▶ _Exercise input_
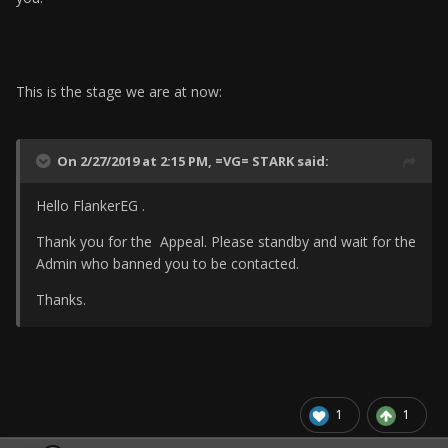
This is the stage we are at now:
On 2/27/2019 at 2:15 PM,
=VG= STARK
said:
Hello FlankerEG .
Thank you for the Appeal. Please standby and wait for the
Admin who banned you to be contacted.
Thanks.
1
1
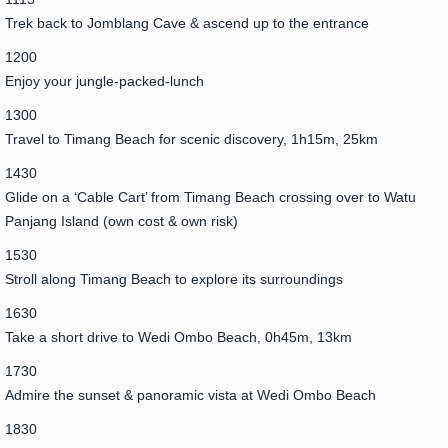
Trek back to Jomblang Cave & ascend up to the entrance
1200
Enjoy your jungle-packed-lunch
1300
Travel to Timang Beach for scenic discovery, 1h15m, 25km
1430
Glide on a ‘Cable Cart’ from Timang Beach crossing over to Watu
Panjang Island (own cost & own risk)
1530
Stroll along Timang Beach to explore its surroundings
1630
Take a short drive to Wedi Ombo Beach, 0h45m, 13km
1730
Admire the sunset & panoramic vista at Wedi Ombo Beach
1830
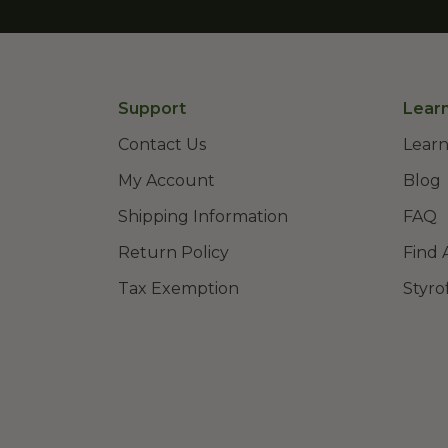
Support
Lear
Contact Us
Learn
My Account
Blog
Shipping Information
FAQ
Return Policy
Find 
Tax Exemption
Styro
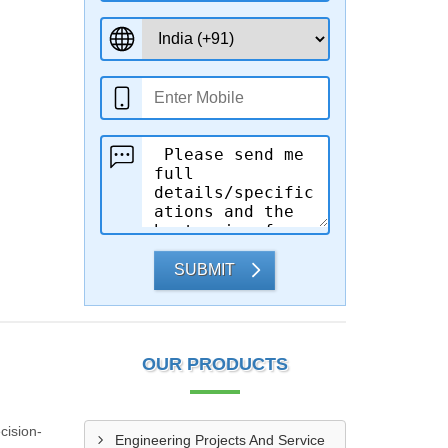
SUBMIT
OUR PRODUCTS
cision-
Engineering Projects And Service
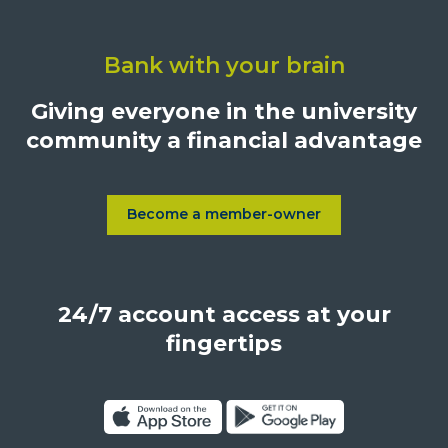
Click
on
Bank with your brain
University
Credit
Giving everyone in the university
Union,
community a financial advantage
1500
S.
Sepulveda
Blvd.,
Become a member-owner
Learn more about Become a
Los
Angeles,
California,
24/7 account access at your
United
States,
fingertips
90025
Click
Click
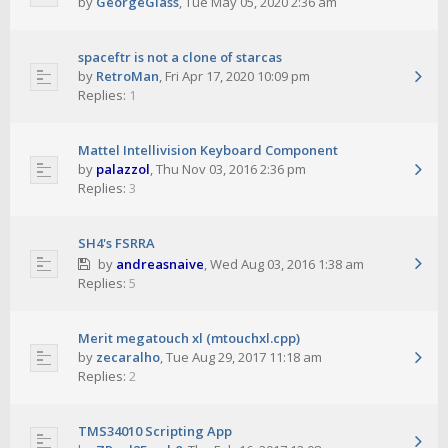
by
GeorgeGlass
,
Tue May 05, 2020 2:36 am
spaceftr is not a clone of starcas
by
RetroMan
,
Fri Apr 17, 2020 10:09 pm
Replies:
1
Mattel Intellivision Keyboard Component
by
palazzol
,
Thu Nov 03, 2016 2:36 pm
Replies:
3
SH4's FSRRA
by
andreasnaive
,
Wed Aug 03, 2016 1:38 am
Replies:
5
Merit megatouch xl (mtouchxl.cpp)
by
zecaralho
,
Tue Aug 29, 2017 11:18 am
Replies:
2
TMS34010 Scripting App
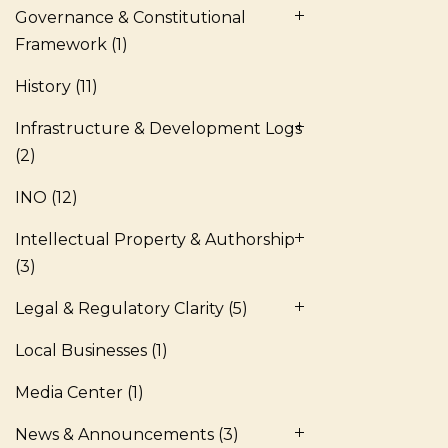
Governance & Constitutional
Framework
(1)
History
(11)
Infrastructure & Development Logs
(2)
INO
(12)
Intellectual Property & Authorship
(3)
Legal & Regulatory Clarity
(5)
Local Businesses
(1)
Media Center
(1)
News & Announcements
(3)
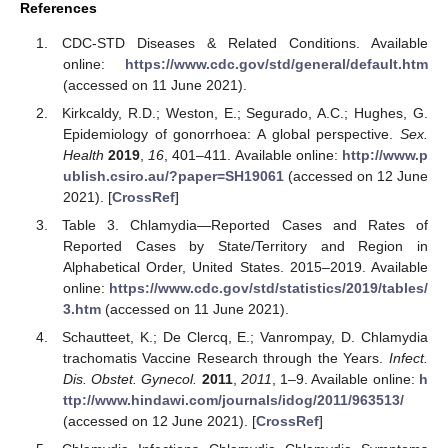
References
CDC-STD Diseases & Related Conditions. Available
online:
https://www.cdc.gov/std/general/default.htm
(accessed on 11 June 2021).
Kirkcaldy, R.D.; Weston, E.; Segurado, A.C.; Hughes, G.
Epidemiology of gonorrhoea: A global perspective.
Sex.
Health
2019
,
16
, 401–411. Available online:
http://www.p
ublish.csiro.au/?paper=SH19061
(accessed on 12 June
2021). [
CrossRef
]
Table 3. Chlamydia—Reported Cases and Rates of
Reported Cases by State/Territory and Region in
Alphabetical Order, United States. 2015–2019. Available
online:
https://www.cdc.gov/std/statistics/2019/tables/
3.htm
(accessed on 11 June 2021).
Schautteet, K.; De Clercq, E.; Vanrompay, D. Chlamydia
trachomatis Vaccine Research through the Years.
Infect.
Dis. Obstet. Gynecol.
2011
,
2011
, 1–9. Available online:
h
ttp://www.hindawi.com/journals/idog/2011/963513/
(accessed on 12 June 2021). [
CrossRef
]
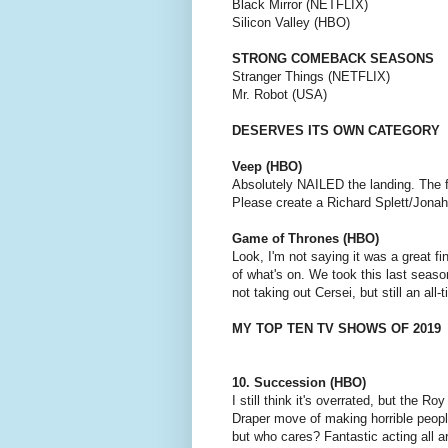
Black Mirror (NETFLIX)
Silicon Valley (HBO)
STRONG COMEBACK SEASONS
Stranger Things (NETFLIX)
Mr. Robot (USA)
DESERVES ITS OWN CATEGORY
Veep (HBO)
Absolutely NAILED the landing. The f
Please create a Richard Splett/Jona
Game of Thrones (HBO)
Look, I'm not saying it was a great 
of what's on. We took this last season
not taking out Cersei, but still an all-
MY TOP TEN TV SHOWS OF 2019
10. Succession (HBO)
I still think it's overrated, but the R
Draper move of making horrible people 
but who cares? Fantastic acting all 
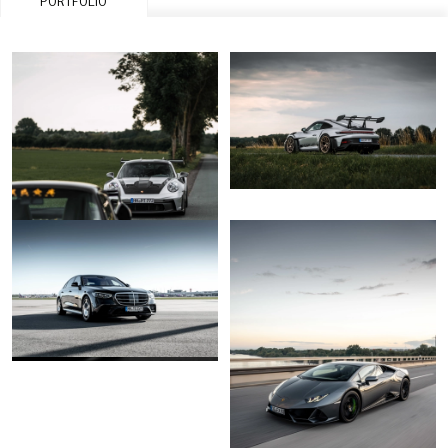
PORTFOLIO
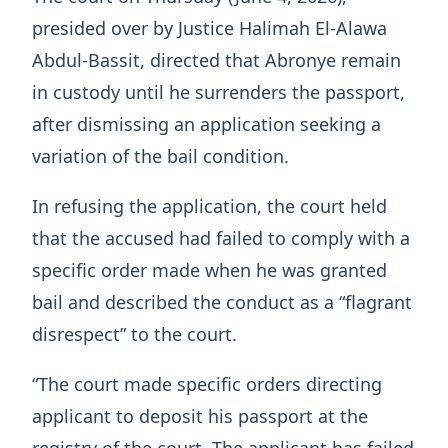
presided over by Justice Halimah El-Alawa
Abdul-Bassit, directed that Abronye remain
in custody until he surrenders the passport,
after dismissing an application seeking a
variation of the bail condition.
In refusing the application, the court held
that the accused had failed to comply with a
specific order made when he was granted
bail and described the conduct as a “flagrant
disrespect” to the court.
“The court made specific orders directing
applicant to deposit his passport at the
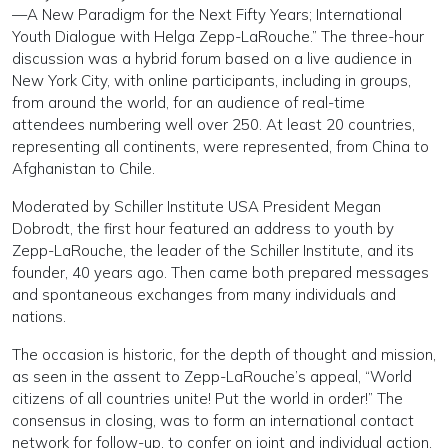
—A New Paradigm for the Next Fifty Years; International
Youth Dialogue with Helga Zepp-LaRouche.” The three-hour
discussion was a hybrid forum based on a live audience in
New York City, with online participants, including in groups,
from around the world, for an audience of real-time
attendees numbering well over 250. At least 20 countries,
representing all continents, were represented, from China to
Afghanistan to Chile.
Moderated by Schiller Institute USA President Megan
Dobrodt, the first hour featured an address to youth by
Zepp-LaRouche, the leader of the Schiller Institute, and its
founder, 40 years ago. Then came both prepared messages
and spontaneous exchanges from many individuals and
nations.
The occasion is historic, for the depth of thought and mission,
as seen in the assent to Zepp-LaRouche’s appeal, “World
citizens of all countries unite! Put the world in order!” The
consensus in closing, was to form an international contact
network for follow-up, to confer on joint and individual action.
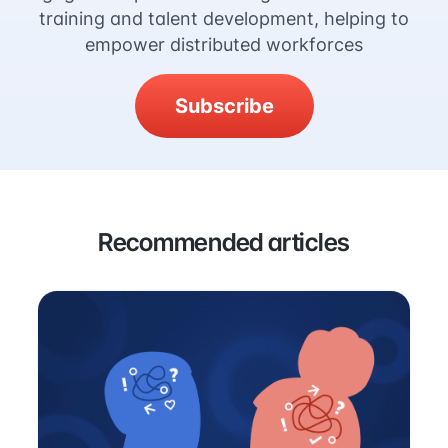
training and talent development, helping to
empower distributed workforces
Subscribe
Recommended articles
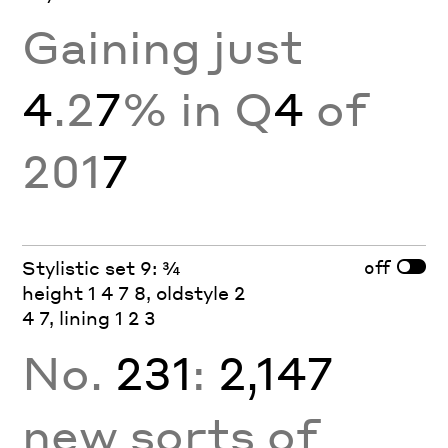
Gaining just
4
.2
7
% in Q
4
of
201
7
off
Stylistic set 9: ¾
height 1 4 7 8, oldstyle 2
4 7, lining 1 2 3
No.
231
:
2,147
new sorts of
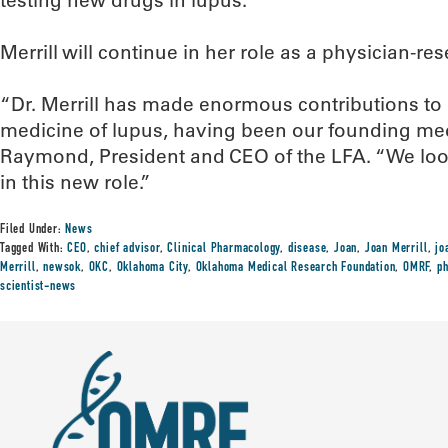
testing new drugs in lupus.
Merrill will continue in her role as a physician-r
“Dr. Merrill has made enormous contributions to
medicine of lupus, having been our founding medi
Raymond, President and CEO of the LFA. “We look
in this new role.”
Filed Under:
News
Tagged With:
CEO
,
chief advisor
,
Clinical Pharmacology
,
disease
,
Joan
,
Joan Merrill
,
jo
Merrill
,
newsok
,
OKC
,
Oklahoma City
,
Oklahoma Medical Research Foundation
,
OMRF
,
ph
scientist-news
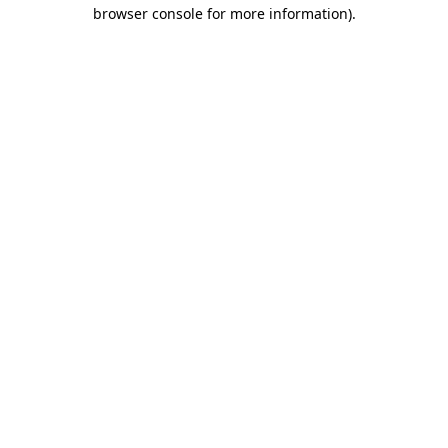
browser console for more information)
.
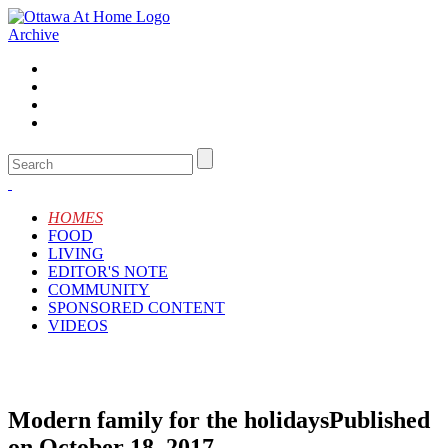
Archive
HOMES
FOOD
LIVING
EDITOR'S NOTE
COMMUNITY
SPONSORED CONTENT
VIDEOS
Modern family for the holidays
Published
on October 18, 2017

▶ _Work request_
Considering only the material above, set down every line from the one with "Youth Dialogue with" to the one with "citizens of all", inclusive, exactly as written.

▶ _Answer to this exercise_
Youth Dialogue with Helga Zepp-LaRouche.” The three-hour
discussion was a hybrid forum based on a live audience in
New York City, with online participants, including in groups,
from around the world, for an audience of real-time
attendees numbering well over 250. At least 20 countries,
representing all continents, were represented, from China to
Afghanistan to Chile.
Moderated by Schiller Institute USA President Megan
Dobrodt, the first hour featured an address to youth by
Zepp-LaRouche, the leader of the Schiller Institute, and its
founder, 40 years ago. Then came both prepared messages
and spontaneous exchanges from many individuals and
nations.
The occasion is historic, for the depth of thought and mission,
as seen in the assent to Zepp-LaRouche’s appeal, “World
citizens of all countries unite! Put the world in order!” The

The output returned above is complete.